No anúncio, os investidores elogiaram as campanhas da empresa como “baseadas em estratégia deliberada e intencionalidade” — afirmando que elas geraram “notável reconhecimento de marca e espaço na mente do consumidor”. Segundo os investidores, isso se traduziu em “receita significativa com assinaturas de consumidores” para suas ferramentas de produtividade, de acordo com informações da Bloomberg.

Expulsão da universidade e polêmicas 

Embora o sucesso repentino dos desenvolvedores tenha atraído os olhares do mundo tecnológico, o começo da carreira do co-fundador Lee não foi tão positivo. Ele foi expulso da Universidade da Columbia no começo do ano, ao criar uma ferramenta chamada Interview Coder, que ajudava candidatos de vagas técnicas a colar em entrevistas de emprego utilizando inteligência artificial. 

"Eu fui completamente chutado para fora da faculdade. LOL", escreveu o ex-estudante no LinkedIn.

As polêmicas da startup vão além da ética sobre o uso de IA. Agora, os fundadores afirmam que só irão contratar engenheiros que sejam conhecidos no mundo da tecnologia e influenciadores com mais de 100 mil seguidores. 

Em entrevista ao Business Insider, Lee desprezou a necessidade de uma equipe de marketing. “Você pode ter um profissional de marketing de 35 anos que passa o dia nas redes sociais. Por algum motivo, essa pessoa simplesmente não tem o senso viral para criar ganchos que gerem 10 milhões de views”, relatou.

O CEO ainda completou que não pretende contratar mais para nenhum cargo para a empresa. “Só existem dois papéis aqui. Ou você está construindo o produto, ou fazendo ele viralizar”, enfatizou durante um episódio do podcast Sourcery, publicado no último sábado, 21. 

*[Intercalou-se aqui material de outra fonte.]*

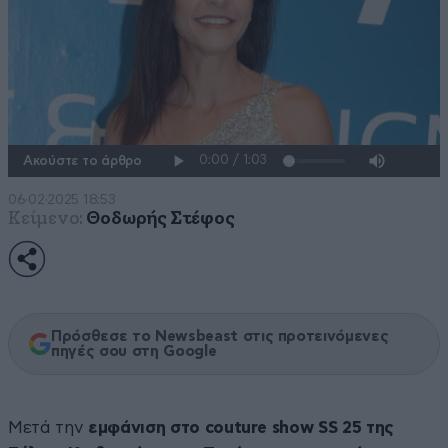
Ακούστε το άρθρο
06·02·2025 18:53
Κείμενο:
Θοδωρής Στέφος
Πρόσθεσε το Newsbeast στις προτεινόμενες
πηγές σου στη Google
Μετά την
εμφάνιση στο couture show SS 25 της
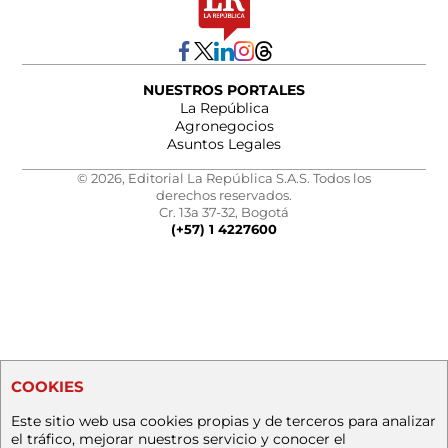
NUESTROS PORTALES
La República
Agronegocios
Asuntos Legales
© 2026, Editorial La República S.A.S. Todos los
derechos reservados.
Cr. 13a 37-32, Bogotá
(+57) 1 4227600
COOKIES
Este sitio web usa cookies propias y de terceros para analizar
el tráfico, mejorar nuestros servicio y conocer el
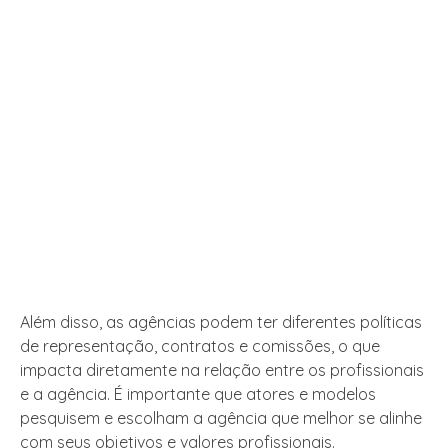
Além disso, as agências podem ter diferentes políticas
de representação, contratos e comissões, o que
impacta diretamente na relação entre os profissionais
e a agência. É importante que atores e modelos
pesquisem e escolham a agência que melhor se alinhe
com seus objetivos e valores profissionais.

Na cultura organizacional da Cluely, trabalhar muito — ou melhor, viver para trabalhar — é visto como virtude. “Seu trabalho deve ser sua vida, e vice-versa”, diz Lee, que afirma com naturalidade que os funcionários acordam, trabalham o dia todo e dormem no sofá. A rotina, que ele descreve quase com orgulho, é vendida como ideal para o crescimento da startup.

Para Lee, o equilíbrio entre vida pessoal e trabalho é um “mito”. Ele acredita que a única forma de uma startup ter sucesso é se os funcionários estiverem “totalmente imersos” na construção da empresa. 

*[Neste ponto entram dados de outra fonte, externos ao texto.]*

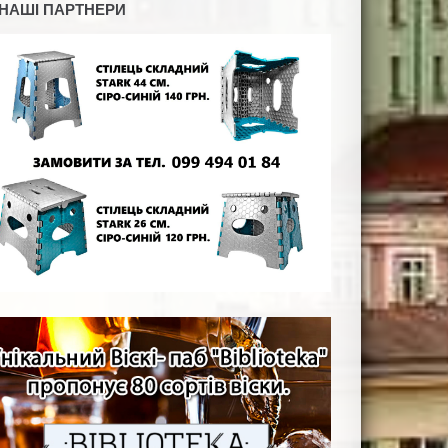
НАШІ ПАРТНЕРИ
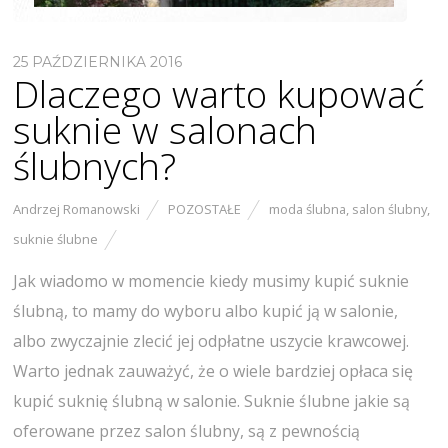
25 PAŹDZIERNIKA 2016
Dlaczego warto kupować
suknie w salonach
ślubnych?
Andrzej Romanowski
POZOSTAŁE
moda ślubna
,
salon ślubny
,
suknie ślubne
Jak wiadomo w momencie kiedy musimy kupić suknie
ślubną, to mamy do wyboru albo kupić ją w salonie,
albo zwyczajnie zlecić jej odpłatne uszycie krawcowej.
Warto jednak zauważyć, że o wiele bardziej opłaca się
kupić suknię ślubną w salonie. Suknie ślubne jakie są
oferowane przez salon ślubny, są z pewnością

Apesar de ser uma fala controversa, Lee garante que seus funcionários fazem jornadas extensas pelo amor ao projeto. “Todo mundo está alinhado com essa loucura”, revelou.

Especialistas criticam a cultura da startup

Para analistas, toda a controversa em torno da Cluely não é à toa. Alison Taylor, professora clínica na Universidade de Nova York e especialista em ensino de ética, sustentabilidade e liderança, afirma que a linha do tempo da startup é um "grotesco descompasso moral". 

Em uma publicação no LinkedIn, Taylor critica a proposta da empresa sobre "trapacear em tudo". 

"Eles iniciam uma campanha agressiva de marketing e anunciam planos de contratar 50 estagiários para postar constantemente no TikTok. Afinal, nada mais legal do que desligar o cérebro, certo?", a especialista questiona.

Taylor usa acidez ao se referir sobre o investimento milionário: "Os investidores-anjo babam. Os grandes investidores também se empolgam. Em junho, a a16z, de Marc Andreessen, injeta US$ 15 milhões na startup, elogiando a “visão ousada” dos fundadores". 

Por fim, a analista reflete sobre quanto a IA pode interferir na maneira de pensar da população e como isso pode impactar a evolução da sociedade a longo prazo. "Enquanto isso, o MIT revela que o uso de IA praticamente destrói a capacidade cognitiva e o pensamento crítico", completa.

A discussão ética e moral sobre o uso de inteligências artificiais não é nova, mas não parece impedir a Cluely de continuar prosperando — ou de mudar seu discurso. 

“Nós estamos apenas começando”, escreveu Lee em uma publicação recente em sua conta no LinkedIn.